Şimdi dikkat. Tabancanın kartuşsuz ağırlığı, bir tür rekor olarak kabul edilebilecek 225 gramdı. Silahın namlu uzunluğu 50 milimetre, silahın toplam uzunluğu 118 milimetre, tambur kapasitesi 6 mermidir. Bütün bunlarla birlikte, silah tamamen çelikten yapıldı ve ateşleme sürecinde herhangi bir imha vakası olmadı. Tabancanın tasarımını bir bütün olarak karakterize edersek, normal mühimmat ve boyutlara sahip tam teşekküllü bir silah yapmak oldukça mümkündü, ancak bu olmadı. Bunun nedeni, tabancaların artan popülaritesi bile değil, mütevazı özelliklere ve etkinliğe sahip sivil silahlara yer olmayan Birinci Dünya Savaşı'nın başlangıcıdır. Bu nedenle çok az revolver üretildi.
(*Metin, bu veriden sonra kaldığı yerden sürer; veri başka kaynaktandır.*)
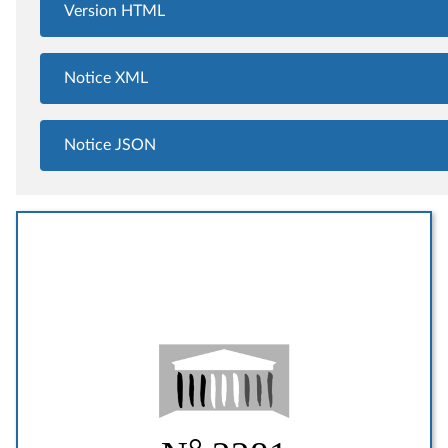
Version HTML
Notice XML
Notice JSON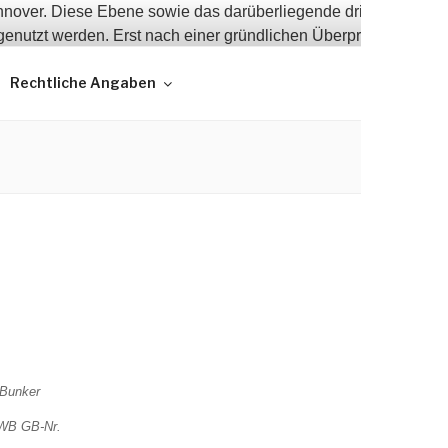
Rechtliche Angaben
BWB GB-Nr.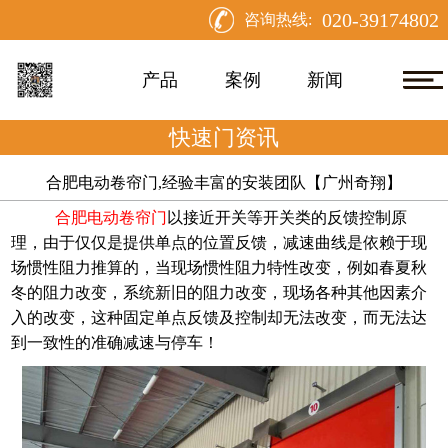
020-39174802
咨询热线:
产品
案例
新闻
快速门资讯
合肥电动卷帘门,经验丰富的安装团队【广州奇翔】
合肥电动卷帘门
以接近开关等开关类的反馈控制原
理，由于仅仅是提供单点的位置反馈，减速曲线是依赖于现
场惯性阻力推算的，当现场惯性阻力特性改变，例如春夏秋
冬的阻力改变，系统新旧的阻力改变，现场各种其他因素介
入的改变，这种固定单点反馈及控制却无法改变，而无法达
到一致性的准确减速与停车！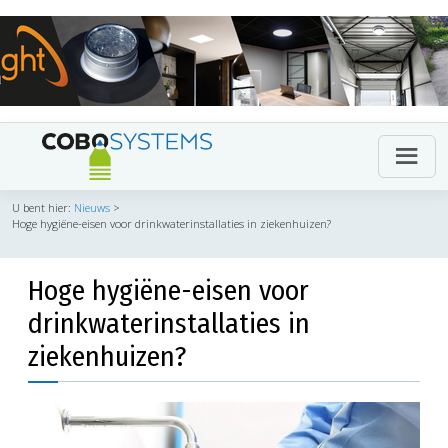
U bent hier:
Nieuws
>
Hoge hygiëne-eisen voor drinkwaterinstallaties in ziekenhuizen?
Hoge hygiëne-eisen voor
drinkwaterinstallaties in
ziekenhuizen?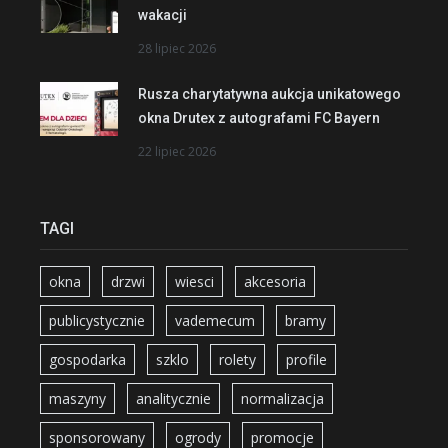
wakacji
28 lipiec 2026
Rusza charytatywna aukcja unikatowego
okna Drutex z autografami FC Bayern
22 lipiec 2026
TAGI
okna
drzwi
wiesci
akcesoria
publicystycznie
vademecum
bramy
gospodarka
szklo
rolety
profile
maszyny
analitycznie
normalizacja
sponsorowany
ogrody
promocje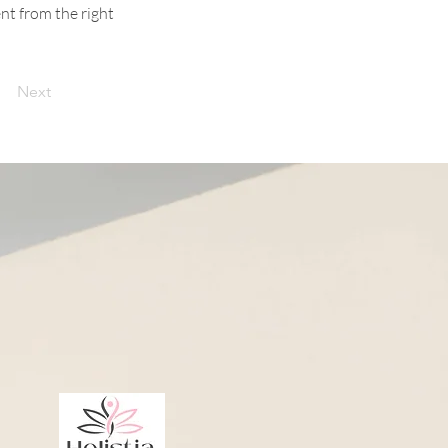
ent from the right
Next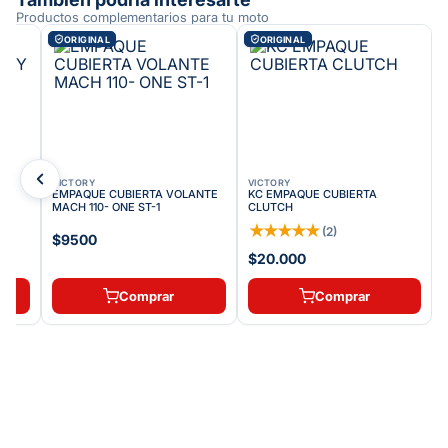
Productos complementarios para tu moto
ORIGINAL
ORIGINAL
VICTORY
VICTORY
ORY
EMPAQUE CUBIERTA VOLANTE
KC EMPAQUE CUBIERTA
MACH 110- ONE ST-1
CLUTCH
★
★
★
★
★
(
2
)
$9500
$20.000
Comprar
Comprar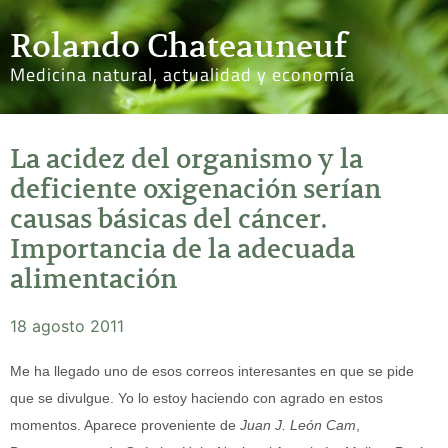
Rolando Chateauneuf
Medicina natural, actualidad y economía
La acidez del organismo y la
deficiente oxigenación serían
causas básicas del cáncer.
Importancia de la adecuada
alimentación
18 agosto 2011
Me ha llegado uno de esos correos interesantes en que se pide
que se divulgue. Yo lo estoy haciendo con agrado en estos
momentos. Aparece proveniente de
Juan J. León Cam
,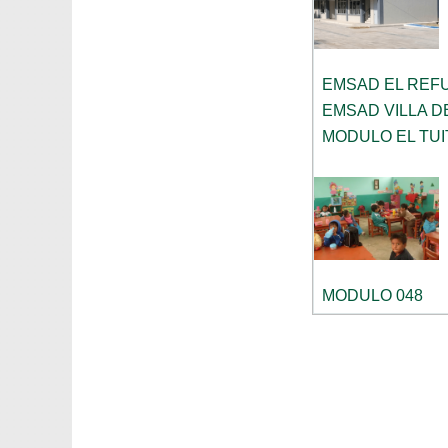
EMSAD EL REF
EMSAD VILLA D
MODULO EL TUI
MODULO 048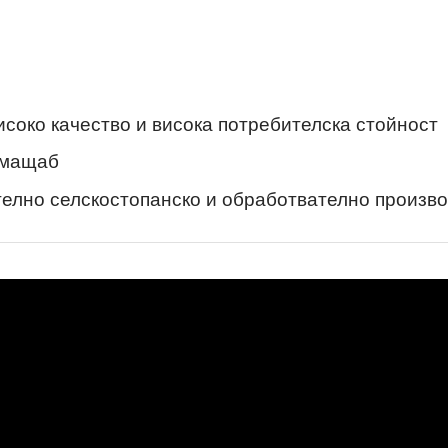
исоко качество и висока потребителска стойност
 мащаб
телно селскостопанско и обработвателно произв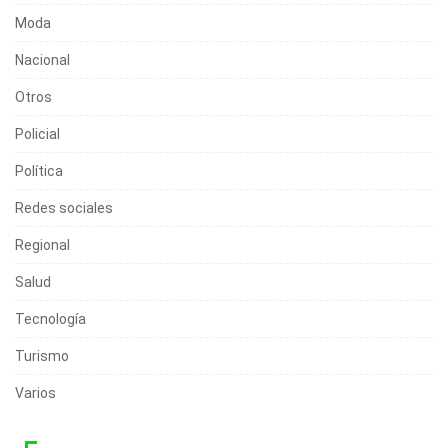
Moda
Nacional
Otros
Policial
Política
Redes sociales
Regional
Salud
Tecnología
Turismo
Varios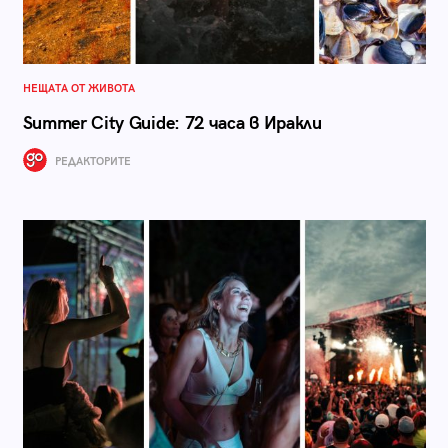
НЕЩАТА ОТ ЖИВОТА
Summer City Guide: 72 часа в Иракли
РЕДАКТОРИТЕ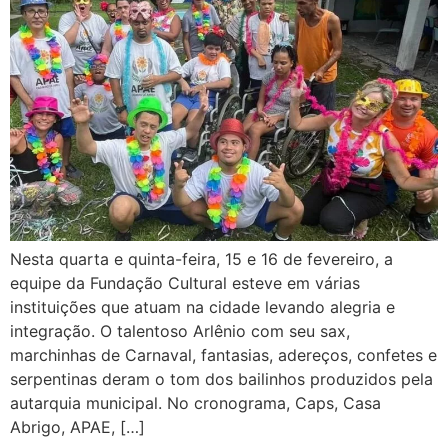
Nesta quarta e quinta-feira, 15 e 16 de fevereiro, a
equipe da Fundação Cultural esteve em várias
instituições que atuam na cidade levando alegria e
integração. O talentoso Arlênio com seu sax,
marchinhas de Carnaval, fantasias, adereços, confetes e
serpentinas deram o tom dos bailinhos produzidos pela
autarquia municipal. No cronograma, Caps, Casa
Abrigo, APAE, […]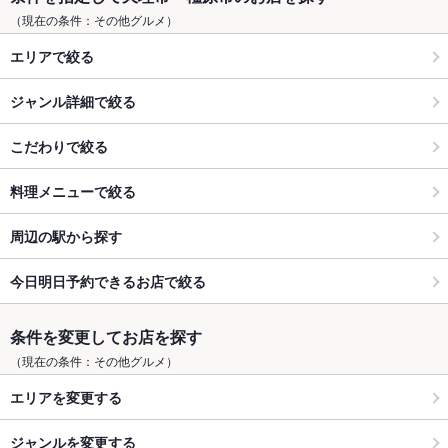
（現在の条件：その他グルメ）
エリアで絞る
ジャンル詳細で絞る
こだわりで絞る
料理メニューで絞る
周辺の駅から探す
今日明日予約できるお店で絞る
条件を変更してお店を探す
（現在の条件：その他グルメ）
エリアを変更する
ジャンルを変更する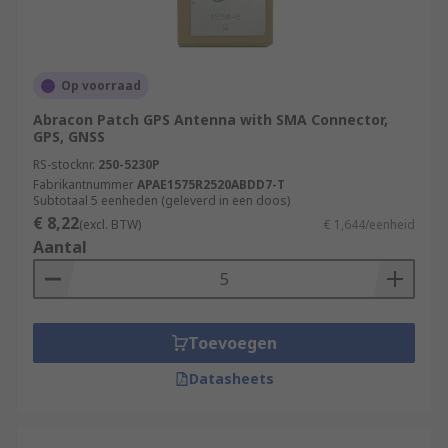
Op voorraad
Abracon Patch GPS Antenna with SMA Connector,
GPS, GNSS
RS-stocknr.
250-5230P
Fabrikantnummer
APAE1575R2520ABDD7-T
Subtotaal 5 eenheden (geleverd in een doos)
€ 8,22
(excl. BTW)
€ 1,644/eenheid
Aantal
Toevoegen
Datasheets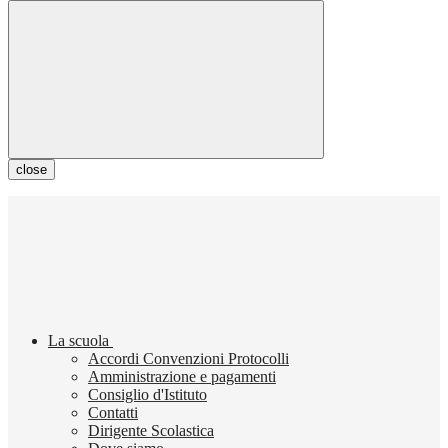
close
La scuola
Accordi Convenzioni Protocolli
Amministrazione e pagamenti
Consiglio d'Istituto
Contatti
Dirigente Scolastica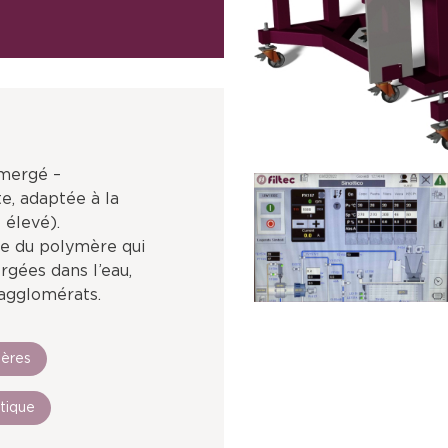
mergé –
e, adaptée à la
 élevé).
pe du polymère qui
gées dans l’eau,
 agglomérats.
ères
tique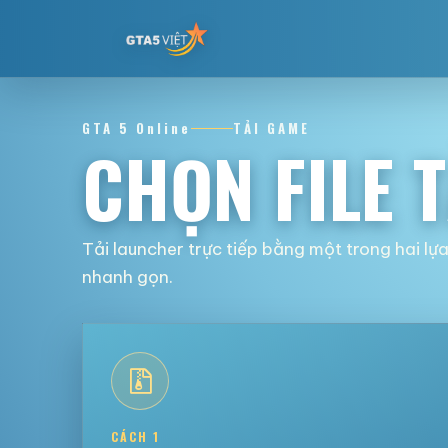
GTA 5 Online
TẢI GAME
CHỌN FILE 
Tải launcher trực tiếp bằng một trong hai lự
nhanh gọn.
CÁCH 1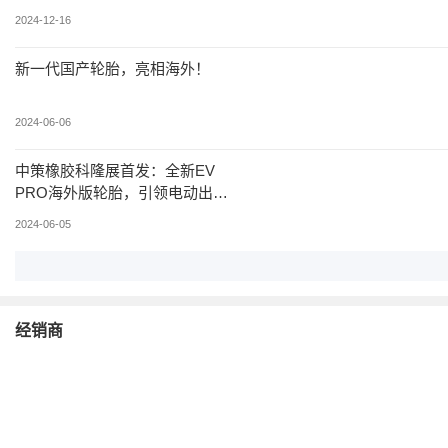
购新车20台！
2024-12-16
新一代国产轮胎，亮相海外！
2024-06-06
中策橡胶科隆展首发：全新EV
PRO海外版轮胎，引领电动出行
新风尚
2024-06-05
经销商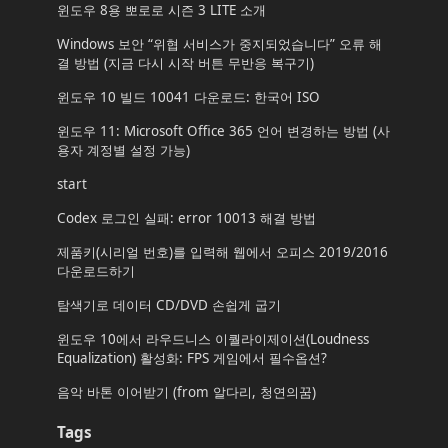
윈도우 8용 뽀로로 시즌 3 LITE 소개
Windows 보안 “위협 서비스가 중지되었습니다” 오류 해
결 방법 (지금 다시 시작 버튼 무반응 복구기)
윈도우 10 빌드 10041 다운로드: 한국어 ISO
윈도우 11: Microsoft Office 365 언어 변경하는 방법 (사
용자 계정별 설정 가능)
start
Codex 로그인 실패: error 10013 해결 방법
제품키(시리얼 번호)를 입력해 웹에서 오피스 2019/2016
다운로드하기
탐색기로 데이터 CD/DVD 손쉽게 굽기
윈도우 10에서 라우드니스 이퀄라이제이션(Loudness
Equalization) 활성화: FPS 게임에서 필수옵션?
음악 바톤 이어받기 (from 알다리, 청연의꿈)
Tags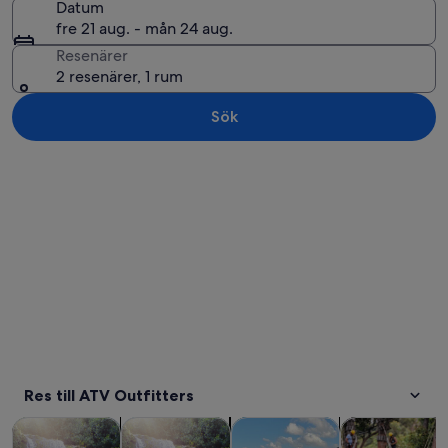
Datum
fre 21 aug. - mån 24 aug.
Resenärer
2 resenärer, 1 rum
Sök
Utforska karta
Res till ATV Outfitters
Öppnas i ny flik
Öppnas i ny flik
Turer och dagsutflykter
Äventyr och friluftsliv
Privata och skräddarsydda tur
Historia och ku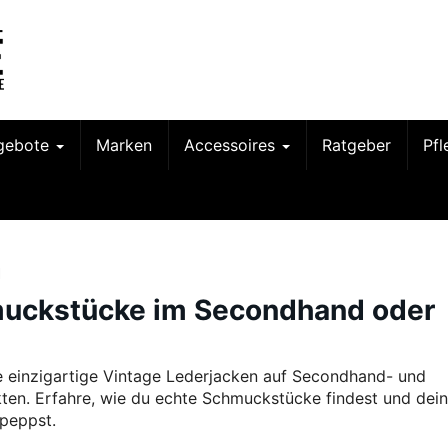
gebote
Marken
Accessoires
Ratgeber
Pf
n
muckstücke im Secondhand oder
 einzigartige Vintage Lederjacken auf Secondhand- und
ten. Erfahre, wie du echte Schmuckstücke findest und dei
fpeppst.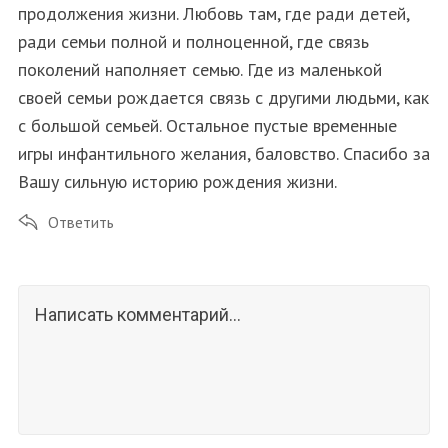
продолжения жизни. Любовь там, где ради детей,
ради семьи полной и полноценной, где связь
поколений наполняет семью. Где из маленькой
своей семьи рождается связь с другими людьми, как
с большой семьей. Остальное пустые временные
игры инфантильного желания, баловство. Спасибо за
Вашу сильную историю рождения жизни.
Ответить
Tabii ki, böyle bir silah, özellikle mühimmat nedeniyle, tasarımın yüksek güvenilirliğine ve sadeliğine rağmen, kendini savunma aracının iyi bir örneği olarak kabul edilemez. Bu tabanca, boyutu nedeniyle eğlence amaçlı çekim için de uygun değildir. Yani genel olarak, Dekker'ın tabancası ilginç bir silahtır, ancak ne yazık ki işe yaramaz.